Between the line containing "by Waterloo Wrestling Coalition" and the line containing "Latest work" lies a run of lines; give that run again exactly, with both of those lines, and nothing else from the entries below.

-=-=-

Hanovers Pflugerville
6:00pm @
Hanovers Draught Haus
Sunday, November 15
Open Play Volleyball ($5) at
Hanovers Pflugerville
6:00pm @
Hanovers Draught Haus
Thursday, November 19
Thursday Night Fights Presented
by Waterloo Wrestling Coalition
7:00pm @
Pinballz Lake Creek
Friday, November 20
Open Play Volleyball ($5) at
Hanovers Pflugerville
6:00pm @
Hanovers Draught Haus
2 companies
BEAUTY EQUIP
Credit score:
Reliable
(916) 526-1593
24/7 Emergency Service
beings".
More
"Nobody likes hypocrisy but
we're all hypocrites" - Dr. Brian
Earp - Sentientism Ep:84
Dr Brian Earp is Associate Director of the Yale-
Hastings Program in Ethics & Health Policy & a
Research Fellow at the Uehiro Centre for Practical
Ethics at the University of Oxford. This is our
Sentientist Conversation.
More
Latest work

-=-=-

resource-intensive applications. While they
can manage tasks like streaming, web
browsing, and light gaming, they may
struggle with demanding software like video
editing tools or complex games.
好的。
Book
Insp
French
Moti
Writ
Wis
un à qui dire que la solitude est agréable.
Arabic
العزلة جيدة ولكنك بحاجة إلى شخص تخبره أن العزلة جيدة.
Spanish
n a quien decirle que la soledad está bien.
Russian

-=-=-

ANSWER SECTION:
by Waterloo Wrestling Coalition
7:00pm @
Pinballz Lake Creek
Friday, November 20
Open Play Volleyball ($5) at
Hanovers Pflugerville
6:00pm @
Hanovers Draught Haus
2 companies
BEAUTY EQUIP
Credit score:
Reliable
(916) 526-1593
24/7 Emergency Service
beings".
More
"Nobody likes hypocrisy but
we're all hypocrites" - Dr. Brian
Earp - Sentientism Ep:84
Dr Brian Earp is Associate Director of the Yale-
Hastings Program in Ethics & Health Policy & a
Research Fellow at the Uehiro Centre for Practical
Ethics at the University of Oxford. This is our
Sentientist Conversation.
More
Latest work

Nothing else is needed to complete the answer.